Welcome to Robotics, PaoloH! This is a fantastic question for Robotics - It has some Matlab/Simulink, some control theory, some spatial (quaternion) representations, etc. Robotics is the place to come when your question spans multiple fields!
In looking at your question, the thing that I noticed is that your reference quaternion is $[0; 1; 0; 1]$. It is not a unit quaternion, and I believe this may be your issue.
I looked over your block diagram, and I didn't see anything glaringly wrong there. As SteveO mentioned, the way you're treating the references is a little unusual, but the math all works out. I can't see what you're doing behind the "reference quaternion" or "error quaternion" blocks, but let's take a look at that unit quaternion.
Right now, the magnitude of your reference quaternion is
$$
\sqrt{0^2 + 1^2 + 0^2 + 1^2} = \sqrt(2) \approx 1.414 \\
$$
If you want to convert your reference quaternion to a unit quaternion, then you divide each term of the quaternion by the magnitude of the quaternion, and you wind up with a reference unit quaternion of:
$$
q_{\mbox{ref}} = \left[\begin{array}{ccc}
0 \\
\frac{1}{\sqrt{2}} \\
0 \\
\frac{1}{\sqrt{2}} \\
\end{array}\right] \\
q_{\mbox{ref}} \approx \left[\begin{array}{ccc}
0 \\
0.707 \\
0 \\
0.707 \\
\end{array}\right];
$$
You can review your quaternion output plot and see that q(2) and q(4) are both moving toward a numeric value of ~0.7. The only real problem seems to be that the polarity on q(2) is wrong.

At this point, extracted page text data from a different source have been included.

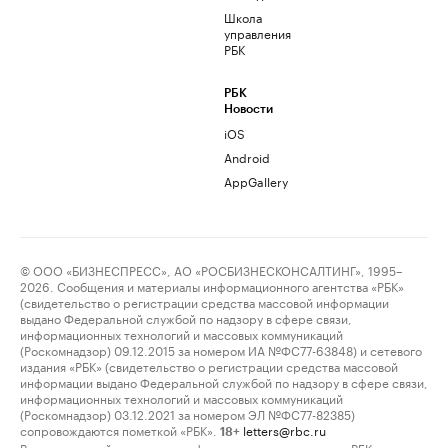
Школа
управления
РБК
РБК
Новости
iOS
Android
AppGallery
© ООО «БИЗНЕСПРЕСС», АО «РОСБИЗНЕСКОНСАЛТИНГ», 1995–
2026. Сообщения и материалы информационного агентства «РБК»
(свидетельство о регистрации средства массовой информации
выдано Федеральной службой по надзору в сфере связи,
информационных технологий и массовых коммуникаций
(Роскомнадзор) 09.12.2015 за номером ИА №ФС77-63848) и сетевого
издания «РБК» (свидетельство о регистрации средства массовой
информации выдано Федеральной службой по надзору в сфере связи,
информационных технологий и массовых коммуникаций
(Роскомнадзор) 03.12.2021 за номером ЭЛ №ФС77-82385)
сопровождаются пометкой «РБК».
letters@rbc.ru
18+
Владельцем сайта является информационное агентство «РБК».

I would guess your "reference quaternion" block is to make the skew symmetric matrix for the "error quaternion" block? The sign problem on your quaternion output could be hiding anywhere, but I'd double check the skew symmetric matrix (that it is actually skew symmetric; $\Omega^T == -\Omega$), and then I'd check the gains. When I said the math all works out on the reference handling, I double checked that just now and it works out for the $\omega$ speed handling. I can't actually tell for the quaternion handling.
Typically, error is (reference - feedback), then you apply gains and sum the scaled error terms.
You have your error as (feedback - reference), and then you apply gains and negate the scaled error terms. BUT, it looks like, for quaternion error, you actually ARE taking (reference - feedback) but then you're still inverting it anyways.
If this isn't enough to get your question resolved, please edit your question to show what's going on under the "Reference quaternion" and "error quaternion" blocks.